- **Directions**
Repeat only the lines below from the one containing "Task: Click on the 髪色自由" through the one containing "What do you see at coordinates (205, 2290)", inclusive, exactly as written.

Data items
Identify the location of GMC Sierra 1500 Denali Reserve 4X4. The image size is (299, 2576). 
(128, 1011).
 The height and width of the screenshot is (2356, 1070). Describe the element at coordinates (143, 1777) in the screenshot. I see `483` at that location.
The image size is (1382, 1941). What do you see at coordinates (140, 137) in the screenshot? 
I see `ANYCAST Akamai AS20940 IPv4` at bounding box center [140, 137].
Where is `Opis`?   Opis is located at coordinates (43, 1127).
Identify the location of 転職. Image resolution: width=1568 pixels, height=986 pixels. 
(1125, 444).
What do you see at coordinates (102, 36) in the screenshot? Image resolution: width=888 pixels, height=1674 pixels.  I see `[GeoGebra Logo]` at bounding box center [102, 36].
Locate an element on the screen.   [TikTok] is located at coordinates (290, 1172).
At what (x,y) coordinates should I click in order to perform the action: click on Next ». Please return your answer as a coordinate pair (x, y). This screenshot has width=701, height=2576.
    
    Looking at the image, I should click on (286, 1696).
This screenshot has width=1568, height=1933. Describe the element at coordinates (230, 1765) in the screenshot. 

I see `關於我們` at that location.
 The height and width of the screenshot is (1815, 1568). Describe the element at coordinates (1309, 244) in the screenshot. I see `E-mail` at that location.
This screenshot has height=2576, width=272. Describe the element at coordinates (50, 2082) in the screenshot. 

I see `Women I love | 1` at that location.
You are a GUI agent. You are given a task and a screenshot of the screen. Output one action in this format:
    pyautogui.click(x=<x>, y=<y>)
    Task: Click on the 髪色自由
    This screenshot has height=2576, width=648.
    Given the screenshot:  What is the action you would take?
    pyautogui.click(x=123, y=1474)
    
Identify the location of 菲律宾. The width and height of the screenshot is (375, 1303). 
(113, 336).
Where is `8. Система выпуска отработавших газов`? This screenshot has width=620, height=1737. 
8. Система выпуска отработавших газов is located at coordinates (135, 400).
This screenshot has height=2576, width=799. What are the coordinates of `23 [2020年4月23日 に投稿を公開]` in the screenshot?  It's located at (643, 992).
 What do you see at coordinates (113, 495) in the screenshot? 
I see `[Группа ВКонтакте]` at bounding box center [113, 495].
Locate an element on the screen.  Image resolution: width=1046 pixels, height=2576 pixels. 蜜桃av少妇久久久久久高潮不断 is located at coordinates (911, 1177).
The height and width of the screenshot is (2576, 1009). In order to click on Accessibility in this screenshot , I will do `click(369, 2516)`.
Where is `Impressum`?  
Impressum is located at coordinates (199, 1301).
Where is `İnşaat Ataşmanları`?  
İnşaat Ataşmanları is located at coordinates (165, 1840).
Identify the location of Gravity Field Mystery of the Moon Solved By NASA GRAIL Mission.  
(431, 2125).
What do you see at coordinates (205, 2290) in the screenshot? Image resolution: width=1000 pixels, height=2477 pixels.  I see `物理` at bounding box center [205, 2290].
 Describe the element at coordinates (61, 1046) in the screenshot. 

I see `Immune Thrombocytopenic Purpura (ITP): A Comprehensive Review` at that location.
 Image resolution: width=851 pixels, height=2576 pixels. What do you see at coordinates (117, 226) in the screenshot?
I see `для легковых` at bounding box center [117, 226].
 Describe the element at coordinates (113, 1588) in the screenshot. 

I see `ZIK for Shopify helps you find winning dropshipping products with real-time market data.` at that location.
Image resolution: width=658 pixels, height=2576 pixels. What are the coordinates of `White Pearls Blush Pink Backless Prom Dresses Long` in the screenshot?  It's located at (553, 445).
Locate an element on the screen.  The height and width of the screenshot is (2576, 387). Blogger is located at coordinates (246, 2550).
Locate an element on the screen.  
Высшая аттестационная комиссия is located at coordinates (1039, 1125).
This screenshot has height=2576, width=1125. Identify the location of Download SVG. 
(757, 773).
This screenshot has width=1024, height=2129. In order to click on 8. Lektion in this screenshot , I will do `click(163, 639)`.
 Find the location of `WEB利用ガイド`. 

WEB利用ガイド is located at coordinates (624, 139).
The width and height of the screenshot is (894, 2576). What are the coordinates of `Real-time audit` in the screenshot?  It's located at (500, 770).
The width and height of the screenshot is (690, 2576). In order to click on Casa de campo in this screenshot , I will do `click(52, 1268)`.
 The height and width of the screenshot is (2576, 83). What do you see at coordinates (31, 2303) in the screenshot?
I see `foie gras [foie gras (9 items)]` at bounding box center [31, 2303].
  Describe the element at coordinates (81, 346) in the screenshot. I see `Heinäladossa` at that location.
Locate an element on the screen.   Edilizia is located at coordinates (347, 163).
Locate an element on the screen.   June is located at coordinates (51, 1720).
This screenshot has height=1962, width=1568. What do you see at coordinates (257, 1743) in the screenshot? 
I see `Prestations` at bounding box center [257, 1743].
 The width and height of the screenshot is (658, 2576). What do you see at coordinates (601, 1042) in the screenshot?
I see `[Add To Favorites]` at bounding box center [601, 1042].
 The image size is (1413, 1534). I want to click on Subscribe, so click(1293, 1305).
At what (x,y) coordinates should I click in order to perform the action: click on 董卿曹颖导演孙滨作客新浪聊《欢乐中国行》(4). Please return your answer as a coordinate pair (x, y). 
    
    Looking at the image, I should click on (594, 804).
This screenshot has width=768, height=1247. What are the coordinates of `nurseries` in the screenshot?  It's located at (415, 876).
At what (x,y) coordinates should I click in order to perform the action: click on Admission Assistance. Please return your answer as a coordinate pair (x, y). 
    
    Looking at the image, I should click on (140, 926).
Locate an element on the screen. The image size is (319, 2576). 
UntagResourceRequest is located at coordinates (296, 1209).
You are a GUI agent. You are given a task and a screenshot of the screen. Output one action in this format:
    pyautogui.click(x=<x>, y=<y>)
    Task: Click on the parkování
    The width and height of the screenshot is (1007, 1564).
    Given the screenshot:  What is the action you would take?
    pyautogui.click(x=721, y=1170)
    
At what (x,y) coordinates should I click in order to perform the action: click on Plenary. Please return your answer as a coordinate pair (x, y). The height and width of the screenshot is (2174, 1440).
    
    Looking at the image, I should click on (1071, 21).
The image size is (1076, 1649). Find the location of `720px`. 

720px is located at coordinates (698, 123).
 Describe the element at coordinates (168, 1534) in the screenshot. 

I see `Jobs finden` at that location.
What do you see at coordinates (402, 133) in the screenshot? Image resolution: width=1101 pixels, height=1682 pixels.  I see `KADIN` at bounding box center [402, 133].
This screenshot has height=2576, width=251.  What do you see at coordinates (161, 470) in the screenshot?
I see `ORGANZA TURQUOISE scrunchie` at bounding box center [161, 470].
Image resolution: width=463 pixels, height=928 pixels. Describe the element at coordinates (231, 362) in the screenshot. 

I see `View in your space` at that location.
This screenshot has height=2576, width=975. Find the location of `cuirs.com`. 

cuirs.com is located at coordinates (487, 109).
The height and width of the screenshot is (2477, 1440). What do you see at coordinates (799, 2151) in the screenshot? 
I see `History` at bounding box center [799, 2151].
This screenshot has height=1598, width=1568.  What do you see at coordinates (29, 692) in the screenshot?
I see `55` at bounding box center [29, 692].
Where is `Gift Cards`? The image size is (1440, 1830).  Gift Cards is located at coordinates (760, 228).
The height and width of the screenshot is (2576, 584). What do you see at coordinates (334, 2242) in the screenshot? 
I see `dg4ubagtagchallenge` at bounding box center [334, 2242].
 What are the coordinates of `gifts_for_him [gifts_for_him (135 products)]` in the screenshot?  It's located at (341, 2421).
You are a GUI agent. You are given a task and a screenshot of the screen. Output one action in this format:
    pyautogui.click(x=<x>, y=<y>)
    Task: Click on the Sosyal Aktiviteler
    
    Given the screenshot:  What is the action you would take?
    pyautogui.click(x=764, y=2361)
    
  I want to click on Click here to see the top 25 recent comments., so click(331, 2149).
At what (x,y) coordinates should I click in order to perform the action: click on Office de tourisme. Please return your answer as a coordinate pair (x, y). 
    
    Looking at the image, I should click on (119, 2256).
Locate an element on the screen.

- **Finished task**
    Task: Click on the 髪色自由
    This screenshot has height=2576, width=648.
    Given the screenshot:  What is the action you would take?
    pyautogui.click(x=123, y=1474)
    
Identify the location of 菲律宾. The width and height of the screenshot is (375, 1303). 
(113, 336).
Where is `8. Система выпуска отработавших газов`? This screenshot has width=620, height=1737. 
8. Система выпуска отработавших газов is located at coordinates (135, 400).
This screenshot has height=2576, width=799. What are the coordinates of `23 [2020年4月23日 に投稿を公開]` in the screenshot?  It's located at (643, 992).
 What do you see at coordinates (113, 495) in the screenshot? 
I see `[Группа ВКонтакте]` at bounding box center [113, 495].
Locate an element on the screen.  Image resolution: width=1046 pixels, height=2576 pixels. 蜜桃av少妇久久久久久高潮不断 is located at coordinates (911, 1177).
The height and width of the screenshot is (2576, 1009). In order to click on Accessibility in this screenshot , I will do `click(369, 2516)`.
Where is `Impressum`?  
Impressum is located at coordinates (199, 1301).
Where is `İnşaat Ataşmanları`?  
İnşaat Ataşmanları is located at coordinates (165, 1840).
Identify the location of Gravity Field Mystery of the Moon Solved By NASA GRAIL Mission.  
(431, 2125).
What do you see at coordinates (205, 2290) in the screenshot? Image resolution: width=1000 pixels, height=2477 pixels.  I see `物理` at bounding box center [205, 2290].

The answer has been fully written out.